→ Exercise goal:
Whenever a line contains the string "celle", copy it out of the entries.

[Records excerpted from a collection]
%%

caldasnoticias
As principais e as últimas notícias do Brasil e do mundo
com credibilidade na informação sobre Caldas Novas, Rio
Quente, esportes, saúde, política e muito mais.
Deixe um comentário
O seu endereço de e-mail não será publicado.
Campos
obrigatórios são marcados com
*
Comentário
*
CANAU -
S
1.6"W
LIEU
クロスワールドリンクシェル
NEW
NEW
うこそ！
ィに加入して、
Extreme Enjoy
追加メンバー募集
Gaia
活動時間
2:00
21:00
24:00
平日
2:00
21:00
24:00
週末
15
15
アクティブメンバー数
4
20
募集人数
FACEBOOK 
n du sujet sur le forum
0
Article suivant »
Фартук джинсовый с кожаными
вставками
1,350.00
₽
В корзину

%%
%%

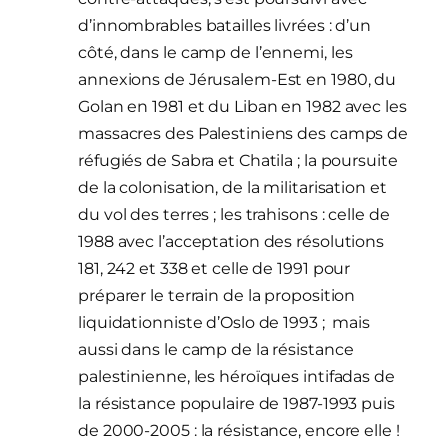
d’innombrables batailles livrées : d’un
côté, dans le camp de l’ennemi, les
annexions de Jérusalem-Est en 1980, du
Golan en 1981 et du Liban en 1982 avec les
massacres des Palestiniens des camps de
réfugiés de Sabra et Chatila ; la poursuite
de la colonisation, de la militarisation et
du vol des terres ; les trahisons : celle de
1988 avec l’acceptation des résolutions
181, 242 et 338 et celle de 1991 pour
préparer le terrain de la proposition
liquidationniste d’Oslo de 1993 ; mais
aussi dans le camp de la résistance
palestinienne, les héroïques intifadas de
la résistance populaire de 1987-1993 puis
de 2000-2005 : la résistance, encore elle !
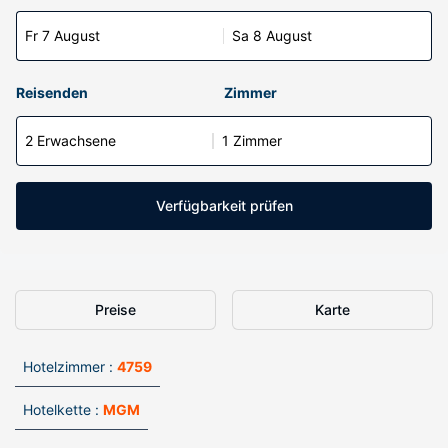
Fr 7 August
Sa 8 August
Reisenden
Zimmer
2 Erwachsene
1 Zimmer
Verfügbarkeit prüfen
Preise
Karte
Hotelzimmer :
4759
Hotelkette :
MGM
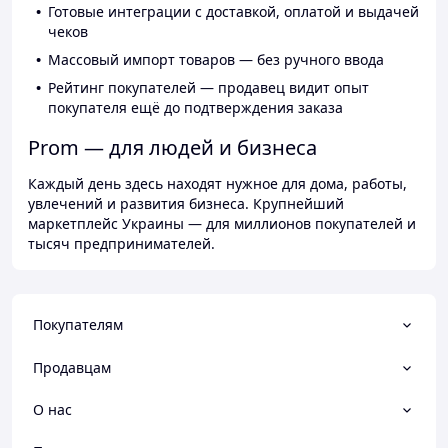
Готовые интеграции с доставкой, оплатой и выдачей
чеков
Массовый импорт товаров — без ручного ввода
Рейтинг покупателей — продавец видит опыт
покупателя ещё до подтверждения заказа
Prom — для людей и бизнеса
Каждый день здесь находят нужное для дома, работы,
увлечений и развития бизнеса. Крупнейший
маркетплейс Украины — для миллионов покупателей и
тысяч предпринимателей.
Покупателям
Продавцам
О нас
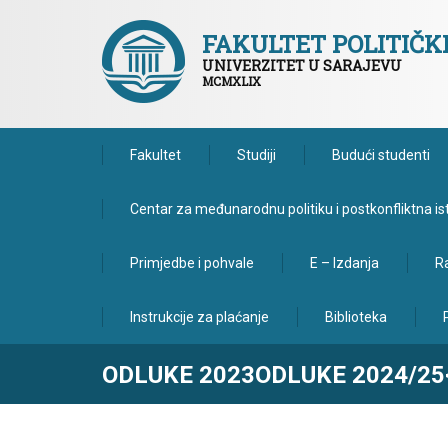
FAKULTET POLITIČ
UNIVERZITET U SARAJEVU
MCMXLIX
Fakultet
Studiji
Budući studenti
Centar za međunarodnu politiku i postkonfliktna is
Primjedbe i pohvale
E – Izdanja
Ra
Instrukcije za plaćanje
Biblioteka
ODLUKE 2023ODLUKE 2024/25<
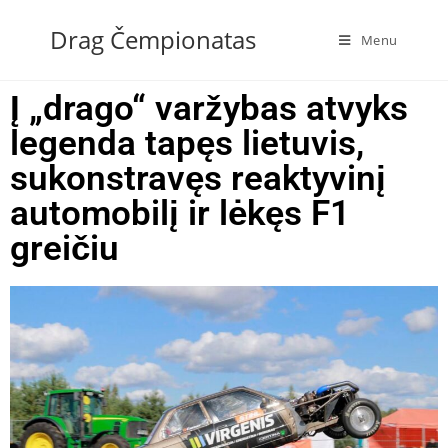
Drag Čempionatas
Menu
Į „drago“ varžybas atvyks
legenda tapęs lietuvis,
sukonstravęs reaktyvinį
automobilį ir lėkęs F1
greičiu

%%
%%

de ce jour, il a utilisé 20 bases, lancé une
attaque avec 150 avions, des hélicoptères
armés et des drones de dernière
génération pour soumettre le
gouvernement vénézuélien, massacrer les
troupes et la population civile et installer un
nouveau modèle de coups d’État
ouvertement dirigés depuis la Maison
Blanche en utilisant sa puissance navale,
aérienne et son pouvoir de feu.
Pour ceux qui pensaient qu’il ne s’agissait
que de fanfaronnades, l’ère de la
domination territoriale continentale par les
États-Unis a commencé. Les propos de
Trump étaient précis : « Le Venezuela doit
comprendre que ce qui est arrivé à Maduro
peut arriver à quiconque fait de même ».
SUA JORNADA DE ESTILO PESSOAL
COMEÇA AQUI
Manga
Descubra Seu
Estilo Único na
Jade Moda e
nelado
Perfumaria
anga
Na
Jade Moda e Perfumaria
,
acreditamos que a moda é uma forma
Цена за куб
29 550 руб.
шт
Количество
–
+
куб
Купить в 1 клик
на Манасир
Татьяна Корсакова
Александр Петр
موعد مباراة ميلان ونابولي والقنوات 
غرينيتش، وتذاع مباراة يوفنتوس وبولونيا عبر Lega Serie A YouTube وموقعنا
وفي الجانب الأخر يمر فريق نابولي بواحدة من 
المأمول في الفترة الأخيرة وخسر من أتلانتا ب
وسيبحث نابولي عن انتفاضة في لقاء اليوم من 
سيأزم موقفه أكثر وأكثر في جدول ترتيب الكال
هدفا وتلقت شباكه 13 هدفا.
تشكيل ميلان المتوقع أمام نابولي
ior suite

%%

→ Task output:
du vol des terres ; les trahisons : celle de
181, 242 et 338 et celle de 1991 pour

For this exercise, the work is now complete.